About nine o'clock, we moved along a narrow gauge railroad track, and then over a yet muddier road to a new position. This time we settled down near a farm house on the edge of this forest, connecting the 9th Infantry and the 89th Division, there being a gap between these two units. The Battalion Commander made his headquarters in the farm house or barn, and the next morning found a German machine gunner and his machine as a fellow occupant. My bed for the remainder of the night was my stretcher. The cold from the wet ground came up through the stretcher and chilled me through and through.
At daylight the next morning, all of us moved back into the woods, and proceeded to dig in, for protection from both the weather and shells. We dug a place long enough for our bodies, and about two feet deep, then covered the top, all but a hole big enough to crawl in. We piled dirt on top. In time we had a fairly good place to sleep, as well as protection from shells other than a direct hit. The day passed quietly, were not shelled any. At night we received "chow", which was served a short ways from our bunking place. As it was pitch dark, we had a lot of trouble finding where we were to eat. Someone had swiped my mess pan, so I had to do likewise to another before I ate. It was some job to get back to our right places in the darkness.

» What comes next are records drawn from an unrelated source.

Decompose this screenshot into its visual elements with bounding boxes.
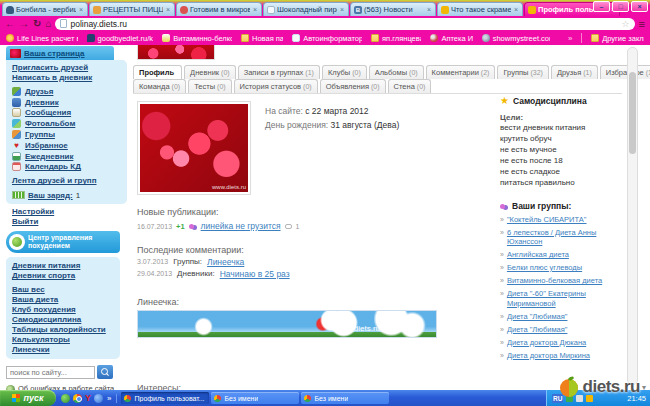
home-button[interactable]: ⌂	[45, 17, 51, 30]
browser-tab-3[interactable]: Готовим в микровол... ×	[176, 2, 262, 16]
calorie-tables-link[interactable]: Таблицы калорийности	[12, 325, 114, 335]
group-link-item[interactable]: »Витаминно-белковая диета	[500, 276, 626, 286]
group-link-item[interactable]: »Диета "Любимая"	[500, 312, 626, 322]
sidebar-item-label[interactable]: Друзья	[25, 87, 53, 96]
tab-close-icon[interactable]: ×	[78, 6, 84, 13]
sidebar-tab-your-page[interactable]: Ваша страница	[6, 46, 114, 60]
back-button[interactable]: ←	[5, 17, 15, 30]
bookmark-item[interactable]: Life Lines расчет веса...	[6, 34, 78, 43]
scrollbar-thumb[interactable]	[629, 72, 636, 154]
bookmark-item[interactable]: яп.глянцевание	[371, 34, 421, 43]
sidebar-item-label[interactable]: Фотоальбом	[25, 119, 75, 128]
tab-profile[interactable]: Профиль	[133, 65, 182, 79]
invite-friends-link[interactable]: Пригласить друзей	[12, 63, 121, 73]
sidebar-item-groups[interactable]: Группы	[12, 129, 121, 140]
bookmark-item[interactable]: Аптека ИФК.	[430, 34, 472, 43]
group-link-item[interactable]: »"Коктейль СИБАРИТА"	[500, 215, 626, 225]
group-link[interactable]: Диета "Любимая"	[507, 325, 568, 335]
bookmark-item[interactable]: Автоинформатор - Site	[292, 34, 362, 43]
group-link-item[interactable]: »Диета доктора Дюкана	[500, 338, 626, 348]
group-link[interactable]: Витаминно-белковая диета	[507, 276, 602, 286]
group-link[interactable]: Английская диета	[507, 250, 569, 260]
comment-link[interactable]: Линеечка	[207, 257, 244, 267]
publication-link[interactable]: линейка не грузится	[201, 221, 281, 231]
profile-avatar[interactable]: www.diets.ru	[137, 101, 251, 195]
sidebar-item-messages[interactable]: Сообщения	[12, 108, 121, 119]
task-button-active[interactable]: Профиль пользоват...	[121, 392, 209, 404]
address-bar[interactable]: polinay.diets.ru ☆	[55, 18, 634, 30]
address-text[interactable]: polinay.diets.ru	[70, 19, 618, 29]
weight-loss-club-link[interactable]: Клуб похудения	[12, 305, 114, 315]
page-scrollbar[interactable]	[627, 47, 638, 385]
tab-status-history[interactable]: История статусов(0)	[234, 79, 318, 93]
sidebar-item-label[interactable]: Избранное	[25, 141, 68, 150]
your-diet-link[interactable]: Ваша диета	[12, 295, 114, 305]
group-link-item[interactable]: »6 лепестков / Диета Анны Юханссон	[500, 228, 626, 247]
reload-button[interactable]: ↻	[33, 17, 41, 30]
tab-announcements[interactable]: Объявления(0)	[320, 79, 386, 93]
restore-button[interactable]: □	[612, 1, 629, 12]
tab-albums[interactable]: Альбомы(0)	[369, 65, 424, 79]
quick-launch-icon[interactable]	[61, 394, 70, 403]
tab-team[interactable]: Команда(0)	[133, 79, 186, 93]
friends-feed-link[interactable]: Лента друзей и групп	[12, 176, 121, 185]
group-link[interactable]: Белки плюс углеводы	[507, 263, 582, 273]
sidebar-item-planner[interactable]: Ежедневник	[12, 151, 121, 162]
bookmark-item[interactable]: goodbyediet.ru/knigi/...	[87, 34, 154, 43]
tab-comments[interactable]: Комментарии(2)	[426, 65, 496, 79]
browser-tab-1[interactable]: Бонбила - вербицко... ×	[2, 2, 88, 16]
start-button[interactable]: пуск	[0, 390, 56, 406]
sidebar-item-favorites[interactable]: ♥Избранное	[12, 140, 121, 151]
bookmarks-overflow-icon[interactable]: »	[568, 34, 572, 43]
group-link[interactable]: 6 лепестков / Диета Анны Юханссон	[507, 228, 626, 247]
task-button[interactable]: Без имени	[211, 392, 299, 404]
tab-diary[interactable]: Дневник(0)	[184, 65, 236, 79]
charge-link[interactable]: Ваш заряд:	[28, 191, 73, 200]
sidebar-item-label[interactable]: Сообщения	[25, 108, 71, 117]
quick-launch-overflow-icon[interactable]: »	[107, 394, 111, 403]
group-link-item[interactable]: »Диета доктора Миркина	[500, 351, 626, 361]
group-link[interactable]: Диета доктора Миркина	[507, 351, 590, 361]
calculators-link[interactable]: Калькуляторы	[12, 335, 114, 345]
browser-menu-icon[interactable]: ≡	[639, 18, 645, 30]
browser-tab-2[interactable]: РЕЦЕПТЫ ПИЦЦЫ Д... ×	[89, 2, 175, 16]
tab-clubs[interactable]: Клубы(0)	[322, 65, 367, 79]
browser-tab-5[interactable]: B (563) Новости ×	[350, 2, 436, 16]
yandex-icon[interactable]: Y	[85, 394, 91, 403]
tab-close-icon[interactable]: ×	[339, 6, 345, 13]
logout-link[interactable]: Выйти	[12, 217, 127, 227]
group-link-item[interactable]: »Белки плюс углеводы	[500, 263, 626, 273]
tab-close-icon[interactable]: ×	[426, 6, 432, 13]
forward-button[interactable]: →	[19, 17, 29, 30]
browser-tab-6[interactable]: Что такое скрамеш... ×	[437, 2, 523, 16]
food-diary-link[interactable]: Дневник питания	[12, 261, 114, 271]
group-link-item[interactable]: »Диета "Любимая"	[500, 325, 626, 335]
site-search-input[interactable]	[6, 366, 95, 379]
task-button[interactable]: Без имени	[301, 392, 389, 404]
sidebar-item-label[interactable]: Дневник	[25, 98, 59, 107]
group-link[interactable]: "Коктейль СИБАРИТА"	[507, 215, 587, 225]
tab-tests[interactable]: Тесты(0)	[188, 79, 231, 93]
group-link-item[interactable]: »Английская диета	[500, 250, 626, 260]
browser-tab-4[interactable]: Шоколадный пирог ×	[263, 2, 349, 16]
close-button[interactable]: ×	[631, 1, 648, 12]
group-link[interactable]: Диета доктора Дюкана	[507, 338, 586, 348]
bookmark-item[interactable]: Витаминно-белковая...	[162, 34, 232, 43]
sidebar-item-label[interactable]: Ежедневник	[25, 152, 73, 161]
tab-close-icon[interactable]: ×	[252, 6, 258, 13]
rulers-link[interactable]: Линеечки	[12, 345, 114, 355]
write-diary-link[interactable]: Написать в дневник	[12, 73, 121, 83]
sidebar-item-photoalbum[interactable]: Фотоальбом	[12, 118, 121, 129]
tab-close-icon[interactable]: ×	[513, 6, 519, 13]
bookmark-star-icon[interactable]: ☆	[622, 19, 630, 29]
tab-close-icon[interactable]: ×	[165, 6, 171, 13]
tab-friends[interactable]: Друзья(1)	[551, 65, 598, 79]
comment-link[interactable]: Начинаю в 25 раз	[220, 269, 290, 279]
diets-ru-logo[interactable]: diets.ru ▾	[557, 375, 646, 399]
weight-control-center-banner[interactable]: Центр управления похудением	[6, 231, 120, 253]
sidebar-item-label[interactable]: Календарь КД	[25, 162, 81, 171]
your-weight-link[interactable]: Ваш вес	[12, 285, 114, 295]
tab-favorites[interactable]: Избранное(183)	[600, 65, 650, 79]
tab-groups[interactable]: Группы(32)	[497, 65, 548, 79]
bookmark-item[interactable]: Новая папка	[241, 34, 283, 43]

Outside of falling through an officer's den and several other "holes", I managed to get back to my underground palace within the course of a half hour of so. We aided each other, when one of us would reach the right place, by calling out to those who were located near by, and in that way we expedited matters to some extent. I was very thankful that I was not eligible for any watches. I lay in my hole and listened to the rain, feeling so thankful that I did not have to stand out in it.